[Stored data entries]
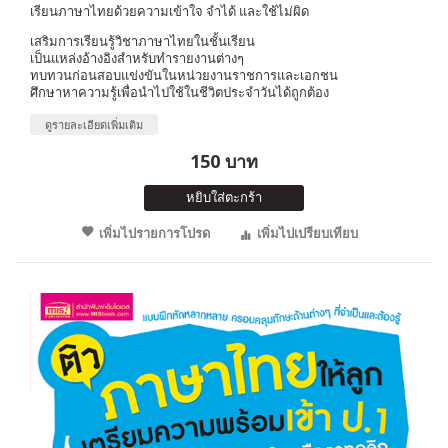
เรียนภาษาไทยด้วยความเข้าใจ จำได้ และใช้ไม่ผิด
เสริมการเรียนรู้วิชาภาษาไทยในชั้นเรียน
เป็นแหล่งอ้างอิงสำหรับทำรายงานต่างๆ
ทบทวนก่อนสอบแข่งขันในหน่วยงานราชการและเอกชน
ศึกษาหาความรู้เพื่อนำไปใช้ในชีวิตประจำวันได้ถูกต้อง
ดูรายละเอียดเพิ่มเติม
150 บาท
หยิบใส่ตะกร้า
เพิ่มไปรายการโปรด
เพิ่มไปเปรียบเทียบ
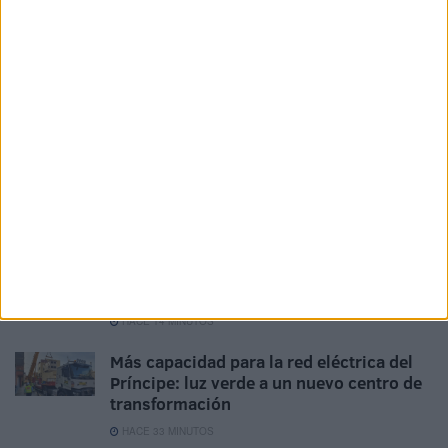
tratarnos como hermanos.
Related
Posts
Decenas de menores esperan a las
puertas de la Jefatura de la Policía
Nacional
HACE 7 MINUTOS
Los policías nacionales de Ceuta
estallan: reclaman cobrar 25 euros por
cada hora extra
HACE 14 MINUTOS
Más capacidad para la red eléctrica del
Príncipe: luz verde a un nuevo centro de
transformación
HACE 33 MINUTOS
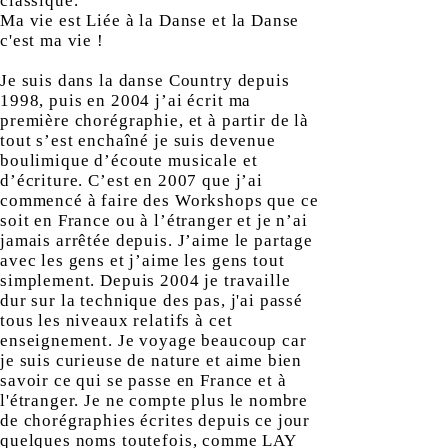
classique.
Ma vie est Liée à la Danse et la Danse
c'est ma vie !
Je suis dans la danse Country depuis
1998, puis en 2004 j’ai écrit ma
première chorégraphie, et à partir de là
tout s’est enchaîné je suis devenue
boulimique d’écoute musicale et
d’écriture. C’est en 2007 que j’ai
commencé à faire des Workshops que ce
soit en France ou à l’étranger et je n’ai
jamais arrêtée depuis. J’aime le partage
avec les gens et j’aime les gens tout
simplement. Depuis 2004 je travaille
dur sur la technique des pas, j'ai passé
tous les niveaux relatifs à cet
enseignement. Je voyage beaucoup car
je suis curieuse de nature et aime bien
savoir ce qui se passe en France et à
l'étranger. Je ne compte plus le nombre
de chorégraphies écrites depuis ce jour
quelques noms toutefois, comme LAY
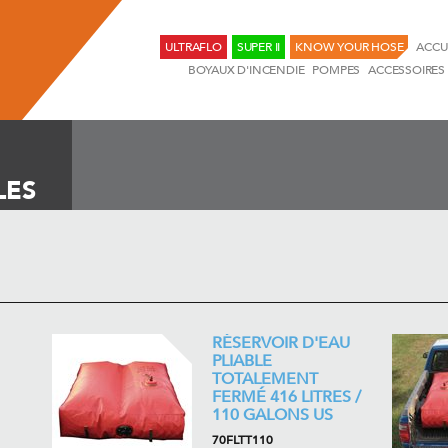
ULTRAFLO
SUPER II
KNOW YOUR HOSE
ACCU
BOYAUX D'INCENDIE
POMPES
ACCESSOIRES
LES
RÉSERVOIR D'EAU
PLIABLE
TOTALEMENT
FERMÉ 416 LITRES /
110 GALONS US
70FLTT110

## Assignment
Every line above with the string "France" in it should be copied into the answer.

## Solution to the problem
soit en France ou à l’étranger et je n’ai
savoir ce qui se passe en France et à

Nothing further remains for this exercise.